Il s’agit clairement d’une période très sombre du pays qui n’est aucunement édulcorée dans le jeu, d’autant que notre personnage va se retrouver lui-même dans les rangs du Shinsen-gumi pour assister de l’intérieur aux complots et aux règlements de compte sanglants qui gangrènent l’organisation.
Dans Like a Dragon: Ishin!, c’est donc une figure clé de la restauration de meiji, Ryôma Sakamoto, qui est au cœur des événements de l’intrigue, à travers une histoire de vengeance dont l’enjeu principal est l’abolition du système de castes.
Les Loups de Mibu, la réalité derrière la fiction
Officiellement responsable de la sécurité de Kyoto pendant la période du Bakumatsu, la milice du Shinsen-gumi fascine autant qu’elle effraie. Elle était essentiellement composée de rônin (samouraïs sans maître) et fut tristement connue sous le surnom de Miburo (« les loups de Mibu »). Pour mieux comprendre l’image que véhicule aujourd’hui le Shinsen-gumi, nous ne saurions que trop vous conseiller de vous tourner vers le manga Mibu Gishi Den, lancé ce mois-ci chez Mangetsu en français.
Publiée en 2014 au Japon, cette œuvre est le point d’orgue de 50 ans de carrière pour le mangaka Takumi Nagayasu, d’après un roman de Jirô Asada. Il raconte comment son héros, qui était l’une des plus fines lames de la milice du Shinsen-gumi s’est déshonoré aux yeux de tous en fuyant le champ de bataille.
Car le protagoniste (Kan’ichirô Yoshimura) est un déserteur : un guerrier renégat qui a renié son allégeance en devenant un rônin. Mais, las de faucher des vies, celui que l’on surnommait « l’égorgeur » se bat en réalité pour l’amour des siens. Selon ce manga, moins de guerriers du Shinsen-gumi seraient morts au combat qu’en s’ouvrant le ventre par « seppuku » après avoir commis une entorse au règlement sévère de la milice.
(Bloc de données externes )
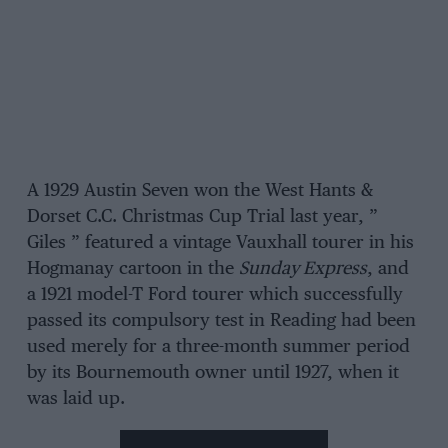
A 1929 Austin Seven won the West Hants &
Dorset C.C. Christmas Cup Trial last year, ”
Giles ” featured a vintage Vauxhall tourer in his
Hogmanay cartoon in the
Sunday Express
, and
a 1921 model-T Ford tourer which successfully
passed its compulsory test in Reading had been
used merely for a three-month summer period
by its Bournemouth owner until 1927, when it
was laid up.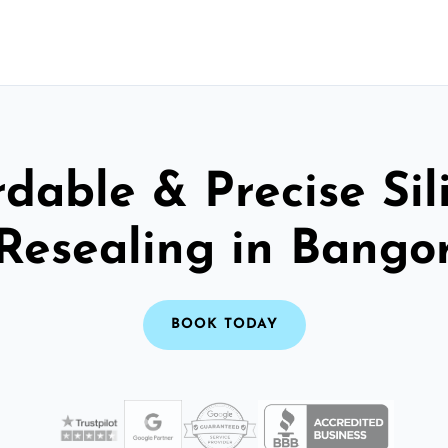
rdable & Precise Sil
Resealing in Bango
BOOK TODAY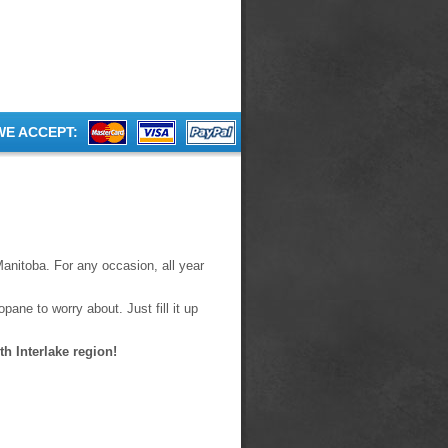
WE ACCEPT:
Manitoba. For any occasion, all year
pane to worry about. Just fill it up
h Interlake region!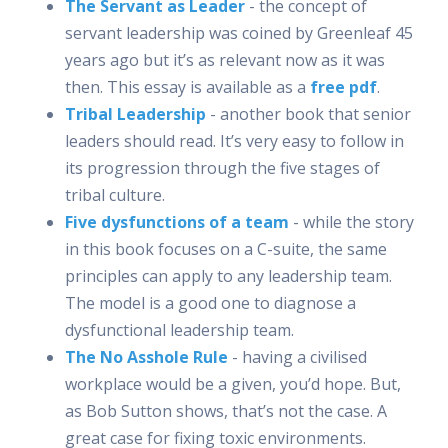
The Servant as Leader
- the concept of
servant leadership was coined by Greenleaf 45
years ago but it’s as relevant now as it was
then. This essay is available as a
free pdf
.
Tribal Leadership
- another book that senior
leaders should read. It’s very easy to follow in
its progression through the five stages of
tribal culture.
Five dysfunctions of a team
- while the story
in this book focuses on a C-suite, the same
principles can apply to any leadership team.
The model is a good one to diagnose a
dysfunctional leadership team.
The No Asshole Rule
- having a civilised
workplace would be a given, you’d hope. But,
as Bob Sutton shows, that’s not the case. A
great case for fixing toxic environments.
Et c’est précisément cette terreur-là qu’utilisait le Shinsen-gumi pour se faire respecter de ses propres membres et qui le rendait aussi redoutable !
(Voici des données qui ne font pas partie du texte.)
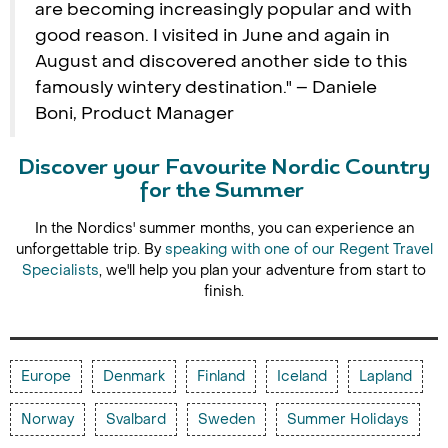
are becoming increasingly popular and with
good reason. I visited in June and again in
August and discovered another side to this
famously wintery destination." – Daniele
Boni, Product Manager
Discover your Favourite Nordic Country
for the Summer
In the Nordics' summer months, you can experience an
unforgettable trip. By
speaking with one of our Regent Travel
Specialists
, we'll help you plan your adventure from start to
finish.
Europe
Denmark
Finland
Iceland
Lapland
Norway
Svalbard
Sweden
Summer Holidays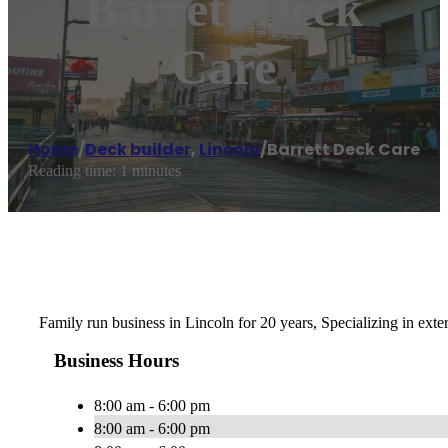
Barrett Deck
Care
Home
/
Deck builder
,
Lincoln
/
Barrett Deck Care
Reading time: 1 minutes
Family run business in Lincoln for 20 years, Specializing in exte
Business Hours
8:00 am - 6:00 pm
8:00 am - 6:00 pm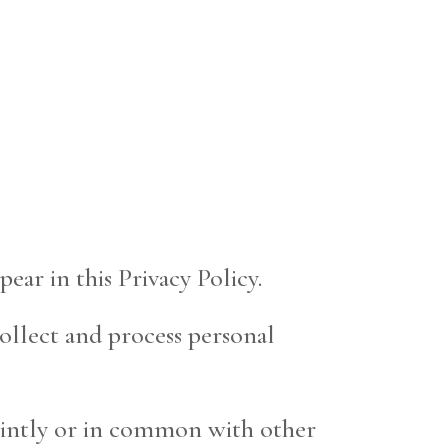
ear in this Privacy Policy.
collect and process personal
jointly or in common with other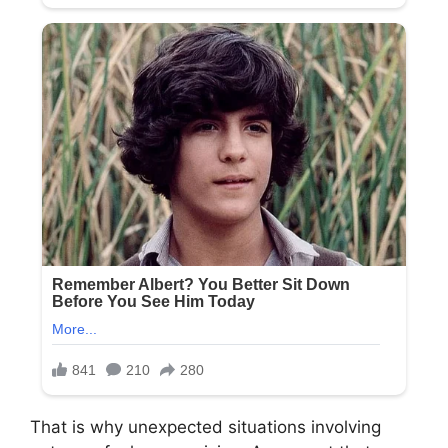
That is why unexpected situations involving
Dans Like a Dragon: Ishin! également, les atrocités commises par le Shinsen-gumi sont mises en lumière. Non seulement le jeu nous permet d’infiltrer l’organisation pour comprendre à quel point elle était gangrenée de l’intérieur, mais il ne rate surtout aucune occasion de souligner les exactions commises par ses membres, qui pourfendaient quiconque osait les regarder de travers.
Sous couvert de maintenir l’ordre, le Shinsen-gumi était en réalité un groupe d’assassins redoutés de tous qui ferait passer les organisations de yakuzas à venir pour des enfants de chœur ! La trahison étant évidemment punie de mort, c’est donc à un jeu dangereux que joue notre personnage en infiltrant leurs rangs. Ishin a donc le mérite de s’appuyer sur des faits réels pour développer son propre récit écrit dans le sang.
Et sa recette fonctionne d’autant mieux qu’elle emprunte de très nombreux visages aux protagonistes et antagonistes ayant marqué les principaux épisodes de la franchise, comme nous l’avons déjà évoqué. Certains n’interviennent que par le biais de cartes qui représentent des soldats que l’on peut recruter pour nous épauler en combat, mais les inconditionnels de la franchise ne manqueront pas d’apprécier ces innombrables clins d’œil.
Un retour aux sources qui tranche dans le vif
Like a Dragon : Ishin! nous donne l’opportunité de redécouvrir les ingrédients de la saga Yakuza à travers le prisme du drame historique. Muni de katanas et d’armes à feu, le protagoniste y apparaît plus charismatique et imposant que jamais, même si le remake ne parvient pas totalement à nous faire oublier que le titre original remonte à 2014.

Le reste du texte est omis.